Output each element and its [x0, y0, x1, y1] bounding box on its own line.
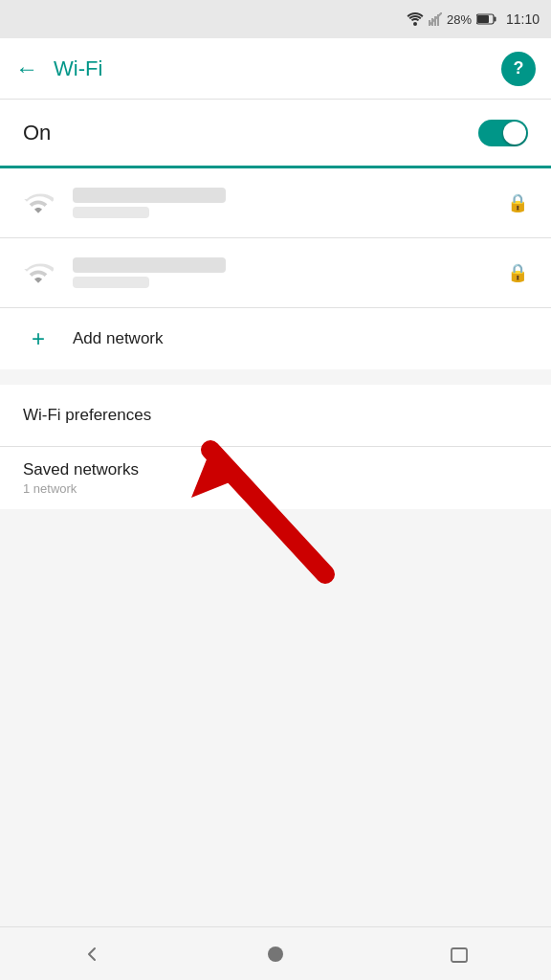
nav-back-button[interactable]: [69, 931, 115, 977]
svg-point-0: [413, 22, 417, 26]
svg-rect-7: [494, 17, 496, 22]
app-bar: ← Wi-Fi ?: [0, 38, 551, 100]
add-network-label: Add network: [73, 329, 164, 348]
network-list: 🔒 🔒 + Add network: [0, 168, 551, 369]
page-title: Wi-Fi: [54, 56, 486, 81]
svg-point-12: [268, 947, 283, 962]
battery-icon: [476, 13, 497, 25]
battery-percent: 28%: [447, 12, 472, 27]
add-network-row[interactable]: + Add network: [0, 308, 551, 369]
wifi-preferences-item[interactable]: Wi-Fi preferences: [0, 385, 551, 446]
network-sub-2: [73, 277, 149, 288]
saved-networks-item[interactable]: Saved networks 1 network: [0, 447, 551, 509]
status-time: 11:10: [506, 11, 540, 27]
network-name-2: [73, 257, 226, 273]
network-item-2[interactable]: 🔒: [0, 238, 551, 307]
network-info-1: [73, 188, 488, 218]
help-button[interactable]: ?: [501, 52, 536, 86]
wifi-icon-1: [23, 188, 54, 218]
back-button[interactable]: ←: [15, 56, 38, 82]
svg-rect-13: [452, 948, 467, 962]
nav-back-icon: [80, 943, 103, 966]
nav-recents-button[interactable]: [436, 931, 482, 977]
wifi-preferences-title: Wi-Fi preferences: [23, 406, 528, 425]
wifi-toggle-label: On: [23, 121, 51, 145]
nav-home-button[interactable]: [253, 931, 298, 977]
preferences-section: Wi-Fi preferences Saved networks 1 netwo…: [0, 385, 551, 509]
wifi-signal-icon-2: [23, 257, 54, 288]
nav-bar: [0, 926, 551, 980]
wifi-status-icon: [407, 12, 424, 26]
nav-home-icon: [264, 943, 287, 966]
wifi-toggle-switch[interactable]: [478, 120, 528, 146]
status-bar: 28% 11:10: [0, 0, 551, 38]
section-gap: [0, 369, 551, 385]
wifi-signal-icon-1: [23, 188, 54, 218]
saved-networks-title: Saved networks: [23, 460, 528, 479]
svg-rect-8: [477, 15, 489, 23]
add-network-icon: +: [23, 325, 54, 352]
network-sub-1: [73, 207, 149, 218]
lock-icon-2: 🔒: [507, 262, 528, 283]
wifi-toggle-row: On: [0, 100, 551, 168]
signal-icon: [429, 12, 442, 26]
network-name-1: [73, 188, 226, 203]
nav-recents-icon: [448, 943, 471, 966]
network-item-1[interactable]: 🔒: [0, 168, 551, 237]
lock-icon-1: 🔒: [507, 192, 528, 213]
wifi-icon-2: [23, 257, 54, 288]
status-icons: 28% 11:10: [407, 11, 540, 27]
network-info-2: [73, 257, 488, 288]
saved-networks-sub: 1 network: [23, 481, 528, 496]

# Work request
Using the records above, output an exact copy without any pictures.

# Completed exercise
Output each element and its [x0, y0, x1, y1] bounding box on its own line.
nav-back-button[interactable]: [69, 931, 115, 977]
svg-point-0: [413, 22, 417, 26]
svg-rect-7: [494, 17, 496, 22]
app-bar: ← Wi-Fi ?: [0, 38, 551, 100]
add-network-label: Add network: [73, 329, 164, 348]
network-list: 🔒 🔒 + Add network: [0, 168, 551, 369]
page-title: Wi-Fi: [54, 56, 486, 81]
svg-point-12: [268, 947, 283, 962]
battery-icon: [476, 13, 497, 25]
battery-percent: 28%: [447, 12, 472, 27]
add-network-row[interactable]: + Add network: [0, 308, 551, 369]
wifi-preferences-item[interactable]: Wi-Fi preferences: [0, 385, 551, 446]
network-sub-2: [73, 277, 149, 288]
saved-networks-item[interactable]: Saved networks 1 network: [0, 447, 551, 509]
status-time: 11:10: [506, 11, 540, 27]
network-name-2: [73, 257, 226, 273]
network-item-2[interactable]: 🔒: [0, 238, 551, 307]
network-info-1: [73, 188, 488, 218]
help-button[interactable]: ?: [501, 52, 536, 86]
wifi-icon-1: [23, 188, 54, 218]
back-button[interactable]: ←: [15, 56, 38, 82]
svg-rect-13: [452, 948, 467, 962]
nav-back-icon: [80, 943, 103, 966]
nav-recents-button[interactable]: [436, 931, 482, 977]
wifi-preferences-title: Wi-Fi preferences: [23, 406, 528, 425]
wifi-toggle-label: On: [23, 121, 51, 145]
nav-home-button[interactable]: [253, 931, 298, 977]
preferences-section: Wi-Fi preferences Saved networks 1 netwo…: [0, 385, 551, 509]
wifi-signal-icon-2: [23, 257, 54, 288]
nav-bar: [0, 926, 551, 980]
wifi-status-icon: [407, 12, 424, 26]
nav-home-icon: [264, 943, 287, 966]
wifi-toggle-switch[interactable]: [478, 120, 528, 146]
status-bar: 28% 11:10: [0, 0, 551, 38]
section-gap: [0, 369, 551, 385]
wifi-signal-icon-1: [23, 188, 54, 218]
saved-networks-title: Saved networks: [23, 460, 528, 479]
svg-rect-8: [477, 15, 489, 23]
add-network-icon: +: [23, 325, 54, 352]
network-sub-1: [73, 207, 149, 218]
lock-icon-2: 🔒: [507, 262, 528, 283]
wifi-toggle-row: On: [0, 100, 551, 168]
signal-icon: [429, 12, 442, 26]
network-name-1: [73, 188, 226, 203]
nav-recents-icon: [448, 943, 471, 966]
network-item-1[interactable]: 🔒: [0, 168, 551, 237]
lock-icon-1: 🔒: [507, 192, 528, 213]
wifi-icon-2: [23, 257, 54, 288]
status-icons: 28% 11:10: [407, 11, 540, 27]
network-info-2: [73, 257, 488, 288]
saved-networks-sub: 1 network: [23, 481, 528, 496]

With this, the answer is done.